The problem =
A faithful copy of the data below is required, leaving out every picture.

*** Opening of Dataset ***

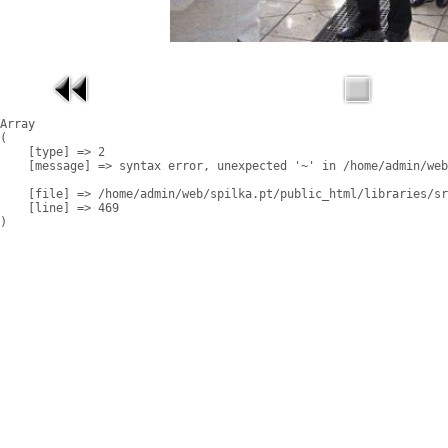
Array

(

    [type] => 2

    [message] => syntax error, unexpected '~' in /home/admin/web
    [file] => /home/admin/web/spilka.pt/public_html/libraries/sr
    [line] => 469
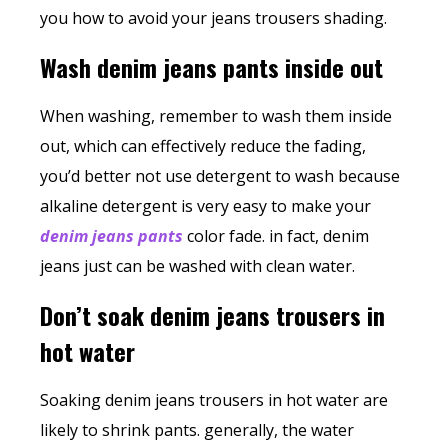
you how to avoid your jeans trousers shading.
Wash denim jeans pants inside out
When washing, remember to wash them inside
out, which can effectively reduce the fading,
you’d better not use detergent to wash because
alkaline detergent is very easy to make your
denim jeans pants
color fade. in fact, denim
jeans just can be washed with clean water.
Don’t soak denim jeans trousers in
hot water
Soaking
denim jeans trousers
in hot water are
likely to shrink pants. generally, the water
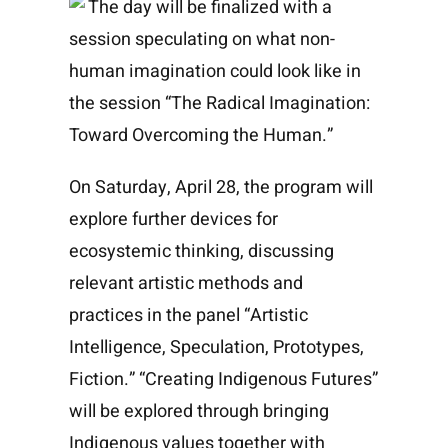
The day will be finalized with a
session speculating on what non-
human imagination could look like in
the session “The Radical Imagination:
Toward Overcoming the Human.”
On Saturday, April 28, the program will
explore further devices for
ecosystemic thinking, discussing
relevant artistic methods and
practices in the panel “Artistic
Intelligence, Speculation, Prototypes,
Fiction.” “Creating Indigenous Futures”
will be explored through bringing
Indigenous values together with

*** Close of Dataset ***

Reply =
Array

(

    [type] => 2

    [message] => syntax error, unexpected '~' in /home/admin/web
    [file] => /home/admin/web/spilka.pt/public_html/libraries/sr
    [line] => 469
you how to avoid your jeans trousers shading.
Wash denim jeans pants inside out
When washing, remember to wash them inside
out, which can effectively reduce the fading,
you’d better not use detergent to wash because
alkaline detergent is very easy to make your
denim jeans pants
color fade. in fact, denim
jeans just can be washed with clean water.
Don’t soak denim jeans trousers in
hot water
Soaking
denim jeans trousers
in hot water are
likely to shrink pants. generally, the water
The day will be finalized with a
session speculating on what non-
human imagination could look like in
the session “The Radical Imagination:
Toward Overcoming the Human.”
On Saturday, April 28, the program will
explore further devices for
ecosystemic thinking, discussing
relevant artistic methods and
practices in the panel “Artistic
Intelligence, Speculation, Prototypes,
Fiction.” “Creating Indigenous Futures”
will be explored through bringing
Indigenous values together with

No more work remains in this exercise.